Splash filling and fine mist droplet buildup can generate static charges of sufficient magnitude to be a source of ignition.
Tank Trucks on Rubber Tires
Metal tanks resting on a non-conductive base can build up static charges, mainly when they are filled through the dome.
The static charges in tank trucks are produced either by the product being filled or by the tires rubbing against the road. However, the hazard from charging via carbon-loaded road tires is small because the charge bleeds rapidly through the tires to the ground, decreasing the potential to a non-hazardous level in a few seconds.
The main concern is the charging during the liquid transfer because it may spark between the dome and the fill pipe.
Many tank truck events involve switch loading. It is vital to eliminate the remaining flammable vapors before loading low conductivity liquids.
High-Speed Liquid Ejection from Nozzles
Jet nozzles are particularly prone to static charges buildup. High flow velocities increase the spraying inside the tank, fostering static charge generation. Restricting the flow rates in the tank fill line and the discharge nozzles will provide an additional level of protection against excess static electricity.
The Impact between Solids
Impact of solid particles on tank plates – such as sandblasting – and shotcreting.
Solid Particles Lying in Liquids
Sludge and rust fragments settling in tanks.
Humans working in these hazardous locations may be a source of ignition.
Small amounts of water can cause a dangerous buildup of static charges. Also, water washing – and fire-fighting sprays – can generate enough charge to ignite flammable materials.
An ignition source may be a spark initiated by a static discharge from the high-speed fine particle water mist from a high-pressure head. Static charging also occurs when droplets of water settle on the bottom of tanks. Some tank fires have been initiated by static electricity produced during foam application from firemen’s nozzles or remote monitors.
It is vital to keep all petroleum products as free from water as possible.

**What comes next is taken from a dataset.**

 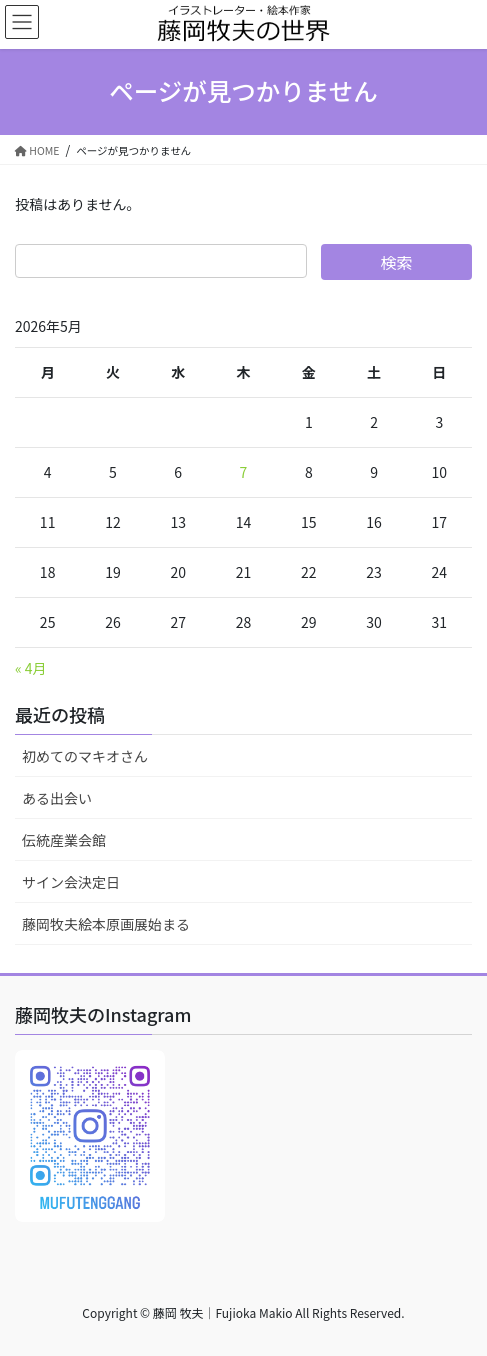 I want to click on « 4月, so click(x=31, y=668).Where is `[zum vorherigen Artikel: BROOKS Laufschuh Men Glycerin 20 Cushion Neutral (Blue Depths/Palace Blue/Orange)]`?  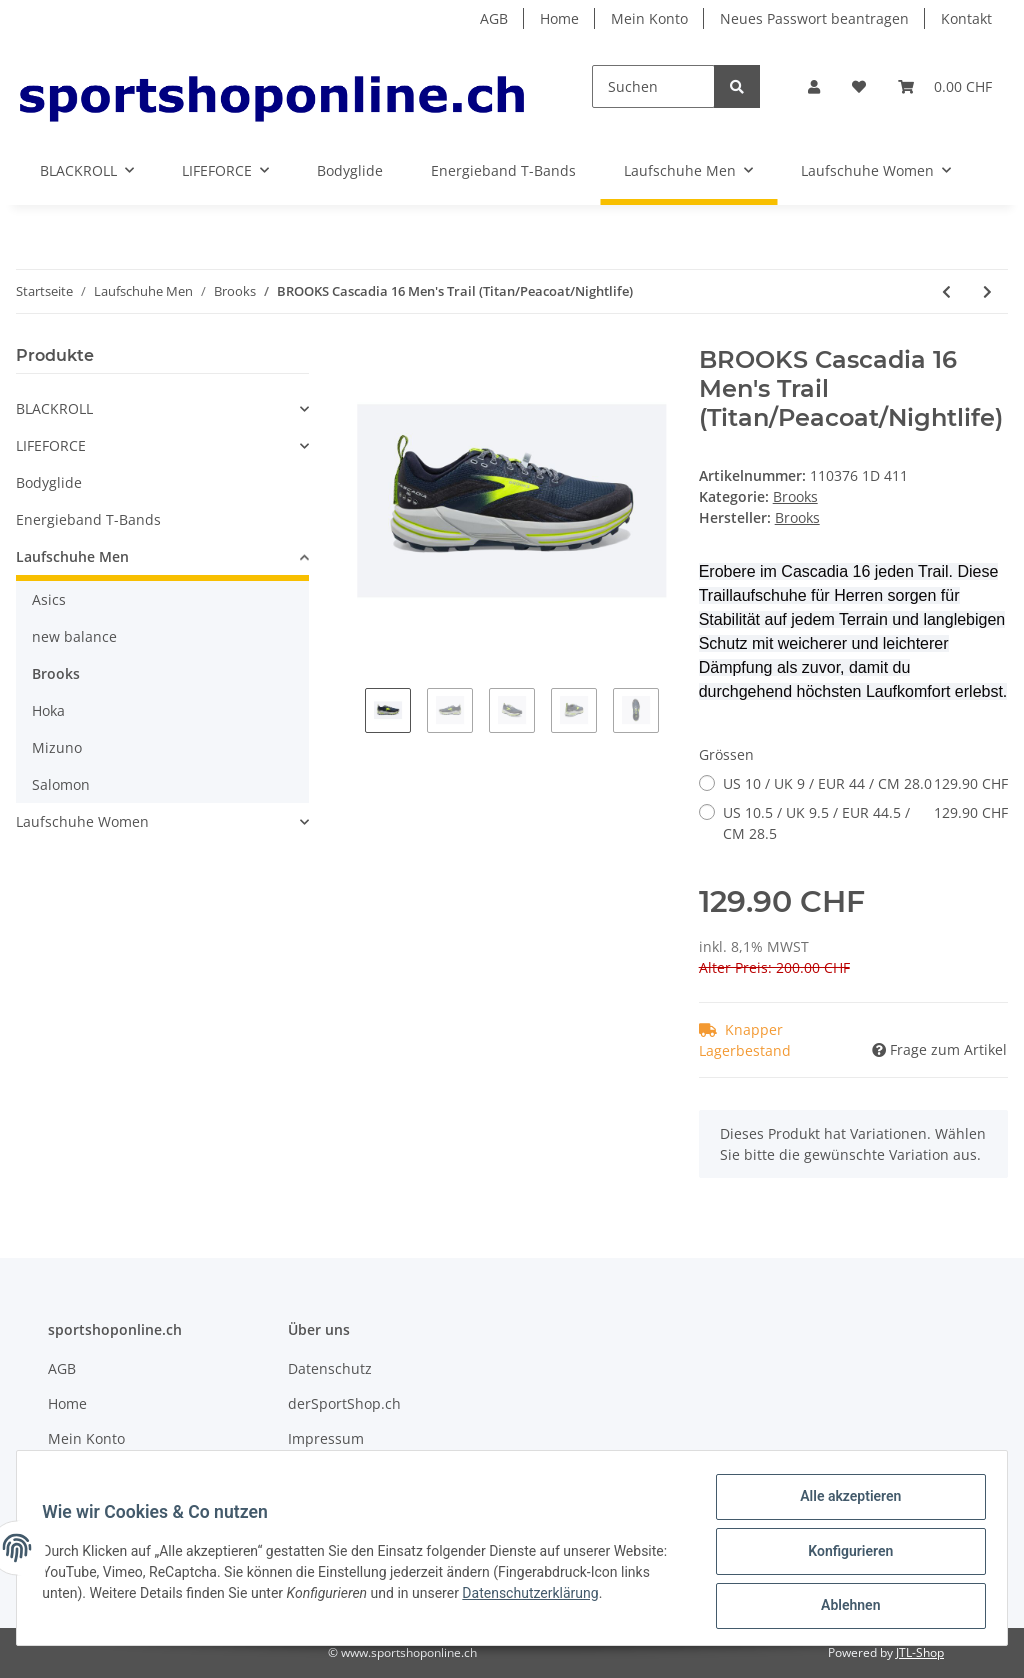 [zum vorherigen Artikel: BROOKS Laufschuh Men Glycerin 20 Cushion Neutral (Blue Depths/Palace Blue/Orange)] is located at coordinates (946, 291).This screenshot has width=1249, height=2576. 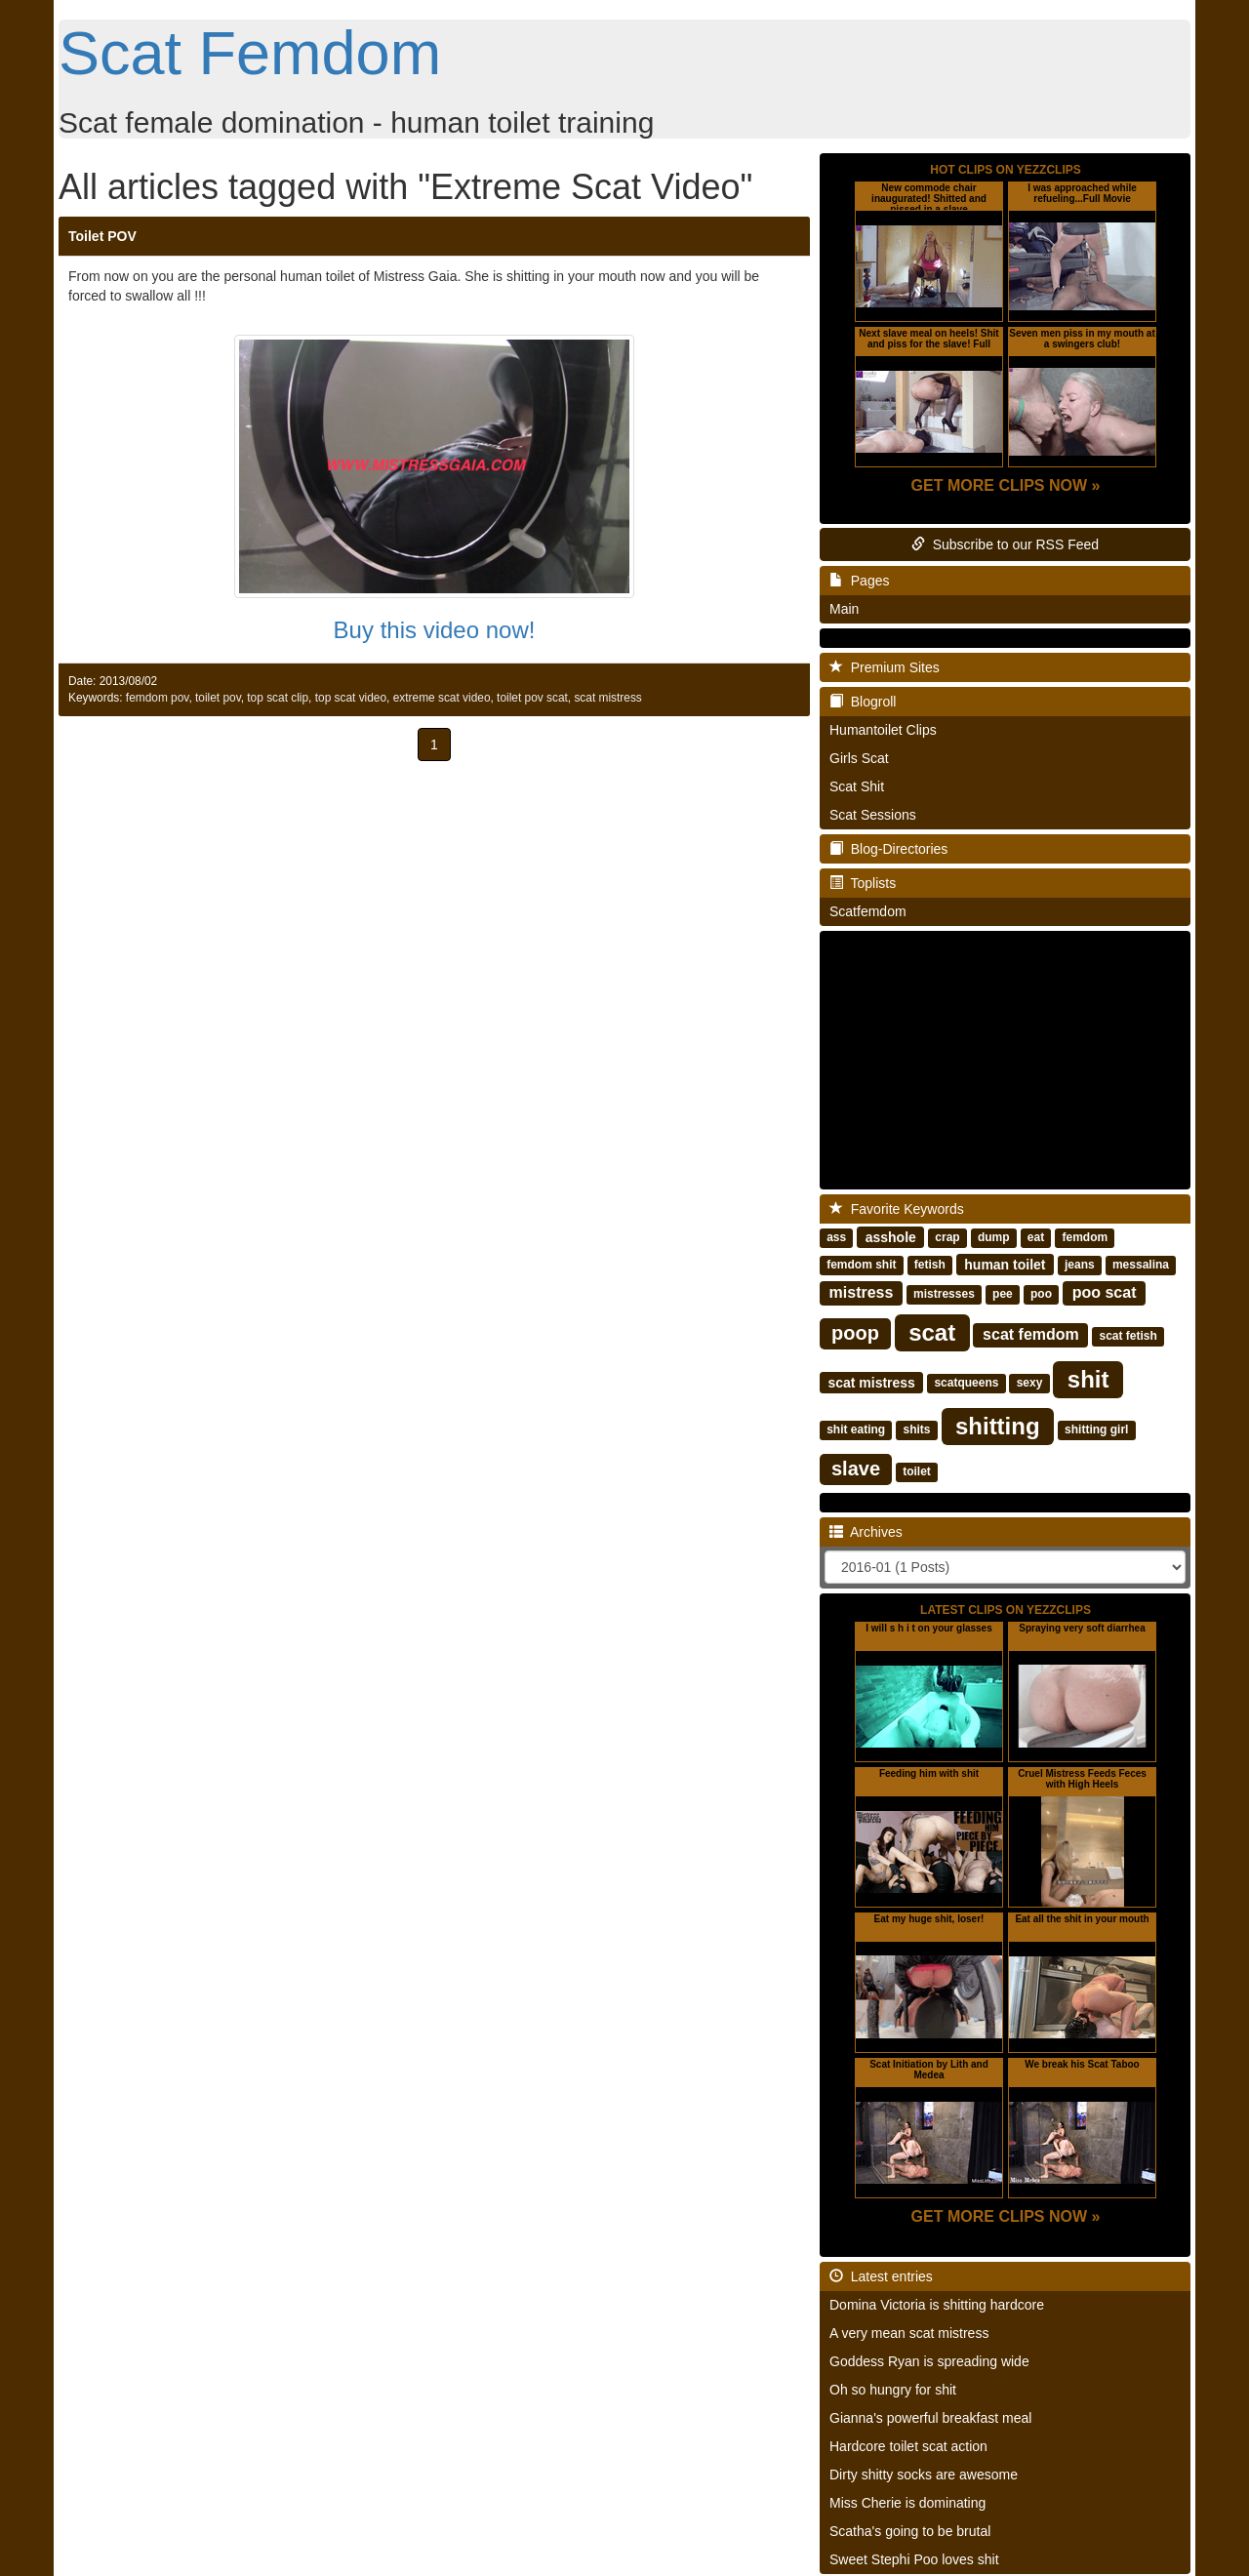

Figure 3. Examples of charge accumulation. Image courtesy of H. L. Walmsley, 1992.
Reviewing Key Points
The main danger of static electricity in flammable gas, vapor, or air mixtures is a spark discharge that might produce a fire or explosion. A hazardous product can easily ignite when precautions lack or are ignored.
Current evaluations of the ignition hazard due to static electricity are of high quality, based on industrial experience and research.
One way of generating static electricity is by contacting or rubbing two bodies and swiftly separating them afterward.
Static charges in the petroleum industry result from different sources.
A common situation that produces static charges is the flow of liquids through pipes and hoses. The static charges will increase when pumping low conductivity liquids at high velocities through filters. Impurities, such as water, metal oxide, and chemicals, will also increase the static charge generation in liquids.
Splashing and turbulence of a liquid when loading a tank causes additional electrostatic charge generation, and a spark may occur between the pipe and the rising liquid. Extending the line to the bottom of the tank will help to avoid static splashing.
Tank trucks accumulate static charges because they are isolated from the ground by rubber tires.
An ignition could develop when filling a tank that previously held a high volatile liquid (switch loading).